Fasal Shahid

Personal information
- Full name: Fasal Hassan Shahid
- Born: 4 March 1986 (age 40) smethwick Warwickshire, England
- Batting: Right-handed
- Bowling: Right-arm medium
- Relations: Zain Shaid

Domestic team information
- 2009–present: Herefordshire
- 2008: Marylebone Cricket Club

Career statistics
| Competition | List A |
| Matches | 1 |
| Runs scored | 138 |
| Batting average | 2.00 |
| 100s/50s | –/– |
| Top score | 2 |
| Balls bowled | 42 |
| Wickets | 5 |
| Bowling average | 33.00 |
| 5 wickets in innings | – |
| 10 wickets in match | – |
| Best bowling | 1/33 |
| Catches/stumpings | –/– |
- Source: Cricinfo, 11 May 2011

= Fasal Shahid =

English cricketer (born 1986)

Fasal Hassan Shahid (born 4 March 1986) is an English cricketer. Shahid is a right-handed batsman who bowls right-arm medium pace. He was born in Birmingham, Warwickshire.

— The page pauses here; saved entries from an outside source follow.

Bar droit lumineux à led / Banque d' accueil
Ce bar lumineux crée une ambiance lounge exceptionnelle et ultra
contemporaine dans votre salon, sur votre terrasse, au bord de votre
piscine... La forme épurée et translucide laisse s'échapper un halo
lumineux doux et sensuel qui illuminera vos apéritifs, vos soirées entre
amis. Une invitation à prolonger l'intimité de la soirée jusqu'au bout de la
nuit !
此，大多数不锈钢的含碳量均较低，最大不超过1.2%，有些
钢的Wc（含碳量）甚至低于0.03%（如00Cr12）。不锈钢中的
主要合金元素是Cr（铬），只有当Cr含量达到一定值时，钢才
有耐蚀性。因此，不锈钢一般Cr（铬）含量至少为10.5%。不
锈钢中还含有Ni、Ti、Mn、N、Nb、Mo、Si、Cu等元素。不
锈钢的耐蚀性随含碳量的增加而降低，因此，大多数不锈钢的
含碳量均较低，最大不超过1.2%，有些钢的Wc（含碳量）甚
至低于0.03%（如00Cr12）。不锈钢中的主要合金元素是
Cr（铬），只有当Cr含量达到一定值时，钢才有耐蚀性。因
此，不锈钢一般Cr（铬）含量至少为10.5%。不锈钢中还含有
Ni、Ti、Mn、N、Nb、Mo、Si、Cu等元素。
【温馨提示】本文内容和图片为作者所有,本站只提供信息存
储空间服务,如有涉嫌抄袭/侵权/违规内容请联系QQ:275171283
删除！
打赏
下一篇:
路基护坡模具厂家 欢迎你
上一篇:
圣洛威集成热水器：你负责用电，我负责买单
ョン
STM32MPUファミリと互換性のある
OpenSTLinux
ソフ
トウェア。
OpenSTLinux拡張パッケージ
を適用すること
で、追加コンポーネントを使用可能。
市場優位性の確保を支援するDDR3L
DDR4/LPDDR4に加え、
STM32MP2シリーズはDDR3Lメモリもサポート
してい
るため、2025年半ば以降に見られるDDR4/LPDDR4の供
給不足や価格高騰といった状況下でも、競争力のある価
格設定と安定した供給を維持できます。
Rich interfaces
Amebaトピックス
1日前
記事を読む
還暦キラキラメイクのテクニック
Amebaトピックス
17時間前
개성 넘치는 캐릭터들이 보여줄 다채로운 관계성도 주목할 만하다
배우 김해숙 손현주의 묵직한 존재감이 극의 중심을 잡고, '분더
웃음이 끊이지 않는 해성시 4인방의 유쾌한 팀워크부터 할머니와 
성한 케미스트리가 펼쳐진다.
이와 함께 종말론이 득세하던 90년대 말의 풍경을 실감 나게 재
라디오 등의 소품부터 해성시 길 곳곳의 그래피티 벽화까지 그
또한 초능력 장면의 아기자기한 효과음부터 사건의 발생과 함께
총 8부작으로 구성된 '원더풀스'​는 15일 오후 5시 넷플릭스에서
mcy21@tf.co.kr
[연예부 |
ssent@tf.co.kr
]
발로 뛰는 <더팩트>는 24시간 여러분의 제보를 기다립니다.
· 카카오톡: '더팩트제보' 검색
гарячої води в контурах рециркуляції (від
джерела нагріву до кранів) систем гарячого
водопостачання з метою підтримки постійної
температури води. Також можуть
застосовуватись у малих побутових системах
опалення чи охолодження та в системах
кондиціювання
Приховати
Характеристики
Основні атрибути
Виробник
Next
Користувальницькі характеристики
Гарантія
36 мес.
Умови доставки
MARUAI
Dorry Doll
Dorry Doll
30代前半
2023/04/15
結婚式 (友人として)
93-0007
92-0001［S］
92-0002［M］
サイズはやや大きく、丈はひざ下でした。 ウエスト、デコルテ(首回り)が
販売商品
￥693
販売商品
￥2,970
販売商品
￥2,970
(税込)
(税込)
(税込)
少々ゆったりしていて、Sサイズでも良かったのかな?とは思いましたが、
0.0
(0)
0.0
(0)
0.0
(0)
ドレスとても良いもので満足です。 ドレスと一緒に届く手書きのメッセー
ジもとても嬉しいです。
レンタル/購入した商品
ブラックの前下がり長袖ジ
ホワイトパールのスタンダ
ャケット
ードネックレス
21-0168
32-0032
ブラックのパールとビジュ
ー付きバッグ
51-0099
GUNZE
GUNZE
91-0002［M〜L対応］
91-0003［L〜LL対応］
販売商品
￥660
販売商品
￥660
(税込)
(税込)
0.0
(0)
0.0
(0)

Shahid made his only List A appearance for the Marylebone Cricket Club against Bangladesh A. In this match he took a single wicket, that of Shakib Al Hasan, for the cost of 33 runs from 7 overs. With the bat he scored 2 runs before being dismissed LBW by Rubel Hossain. He made his debut for Herefordshire in the 2009 MCCA Knockout Trophy against Wiltshire. Shahid currently plays Minor counties cricket for Herefordshire.

He has previously played Second XI cricket for the Worcestershire Second XI.